Jovian Data Analysis
I started by exporting the production data and importing it to a local database. Then I fired up Jupyter, loaded up pandas and sqlalchemy, and ran some SQL to load up data into a few variables, explained below.
Activity Type Counts
Once we had those variables, we ran a few counts to see the percentages of users who have created different content types.
As you can see, a very small percent (0.56%) of users created any posts at all, let alone in five separate topics. At this point, we can see that the algorithm as it stands provides little value for the majority of users.

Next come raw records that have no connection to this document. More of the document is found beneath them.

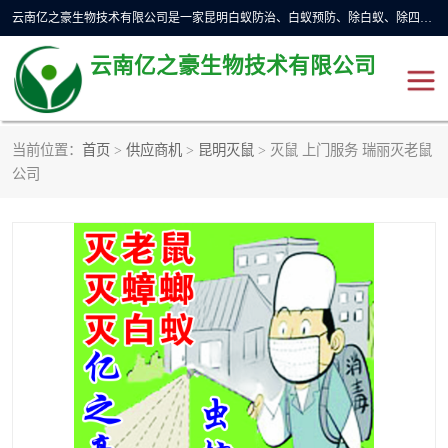
云南亿之豪生物技术有限公司是一家昆明白蚁防治、白蚁预防、除白蚁、除四害、灭蟑螂、消毒等业务的公司，公司致力于诚信经营、科技良好、讲究信誉、造福社会的理念，坚持走技术化、服务统一化,竭诚以优良的施工质量、主动的跟进服务、的管理经验，以诚信取于社会，立足于社会。
云南亿之豪生物技术有限公司
当前位置：
首页
>
供应商机
>
昆明灭鼠
> 灭鼠 上门服务 瑞丽灭老鼠
昆明灭鼠
昆明灭白蚁
公司
昆明灭蟑螂
昆明杀虫
昆明除四害
昆明消杀公司
昆明消毒公司
昆明灭红火蚁公司
昆明驱蛇公司
昆明除虫除蚁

Let’s modify the feature in question to make it applicable for most users. Instead of suggesting users who have posted in five similar topics, we’ll suggest users who have activity (i.e. post, comment, or upvote) in five similar topics. Now that we’ve (hopefully) updated the algorithm to apply to the majority of users, let’s count how many topics each user has activity within.
Let the Data Drive
As you can see in the topic counts, the vast majority (over 92%) of users have activity in only one topic. At this point, it’s obvious that this algorithm wouldn’t apply to many of the users at all.
Through quick and dirty analysis, we were able to save Empact time and money — and we saved ourselves time, too, by choosing not to build a feature that no one would get to use.
A final note: As data lovers know, finding a single answer is never the end of the road; it inevitably lead to more questions. So, it’s important to timebox an activity like this — or else the time and money saved will end up being a wash.